**PROBLEM DESCRIPTION**. Every entry below should appear in the answer exactly as written, apart from the pictures.

**RECORDS SHOWN**.

+--

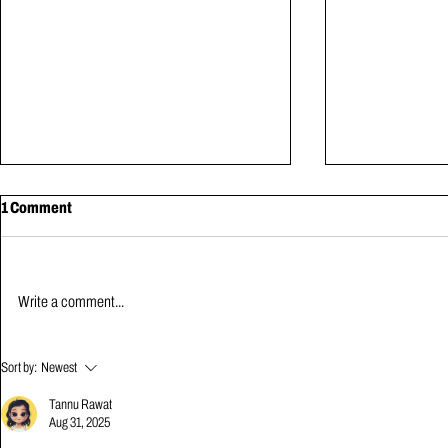
1 Comment
MAY NEWS | 2026
Write a comment...
APRIL NEWS 
Sort by:
Newest
Tannu Rawat
Aug 31, 2025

+--

**TASK RESPONSE**.
1 Comment
MAY NEWS | 2026
Write a comment...
APRIL NEWS 
Sort by:
Newest
Tannu Rawat
Aug 31, 2025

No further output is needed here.